▶ [EXERCISE]
In the listing below, locate the line that contains "Subsequent to a successful" and the line that contains "need to operate in a". Restate word for word those two lines and every line between them, and nothing else.

(SOURCE RECORDS)

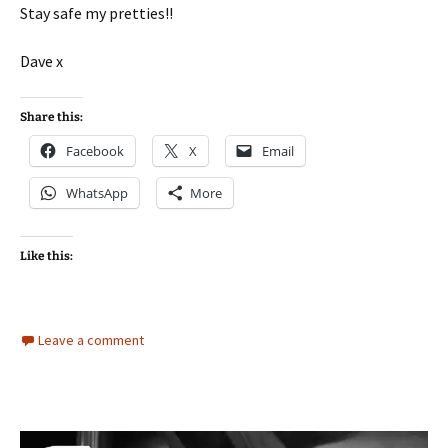
Stay safe my pretties!!
Dave x
Share this:
Facebook
X
Email
WhatsApp
More
Like this:
Leave a comment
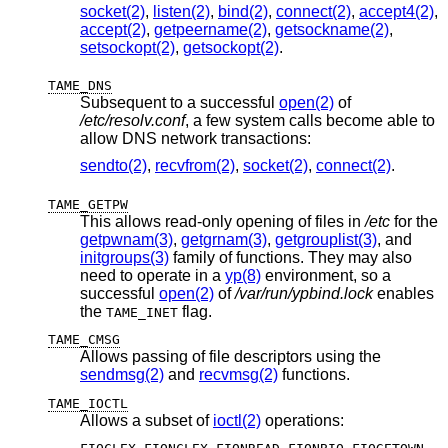
socket(2)
,
listen(2)
,
bind(2)
,
connect(2)
,
accept4(2)
,
accept(2)
,
getpeername(2)
,
getsockname(2)
,
setsockopt(2)
,
getsockopt(2)
.
TAME_DNS
Subsequent to a successful
open(2)
of
/etc/resolv.conf
, a few system calls become able to
allow DNS network transactions:
sendto(2)
,
recvfrom(2)
,
socket(2)
,
connect(2)
.
TAME_GETPW
This allows read-only opening of files in
/etc
for the
getpwnam(3)
,
getgrnam(3)
,
getgrouplist(3)
, and
initgroups(3)
family of functions. They may also
need to operate in a
yp(8)
environment, so a
successful
open(2)
of
/var/run/ypbind.lock
enables
the
flag.
TAME_INET
TAME_CMSG
Allows passing of file descriptors using the
sendmsg(2)
and
recvmsg(2)
functions.
TAME_IOCTL
Allows a subset of
ioctl(2)
operations:
,
,
,
,
,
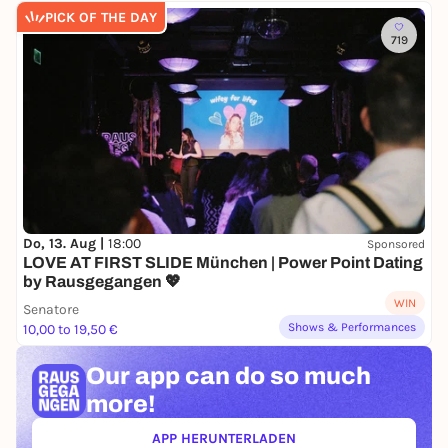
PICK OF THE DAY
719
Do, 13. Aug |
18:00
Sponsored
LOVE AT FIRST SLIDE München | Power Point Dating
by Rausgegangen 💖
WIN
Senatore
Shows & Performances
10,00 to 19,50 €
Our app can
do so much
more!
APP HERUNTERLADEN
(ÖFFNET IN NEUEM TAB)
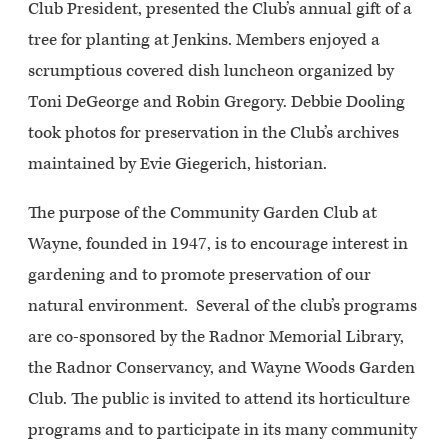
Club President, presented the Club’s annual gift of a
tree for planting at Jenkins. Members enjoyed a
scrumptious covered dish luncheon organized by
Toni DeGeorge and Robin Gregory. Debbie Dooling
took photos for preservation in the Club’s archives
maintained by Evie Giegerich, historian.
The purpose of the Community Garden Club at
Wayne, founded in 1947, is to encourage interest in
gardening and to promote preservation of our
natural environment. Several of the club’s programs
are co-sponsored by the Radnor Memorial Library,
the Radnor Conservancy, and Wayne Woods Garden
Club. The public is invited to attend its horticulture
programs and to participate in its many community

(End SOURCE RECORDS)

▶ [TASK RESPONSE]
Subsequent to a successful
open(2)
of
/etc/resolv.conf
, a few system calls become able to
allow DNS network transactions:
sendto(2)
,
recvfrom(2)
,
socket(2)
,
connect(2)
.
TAME_GETPW
This allows read-only opening of files in
/etc
for the
getpwnam(3)
,
getgrnam(3)
,
getgrouplist(3)
, and
initgroups(3)
family of functions. They may also
need to operate in a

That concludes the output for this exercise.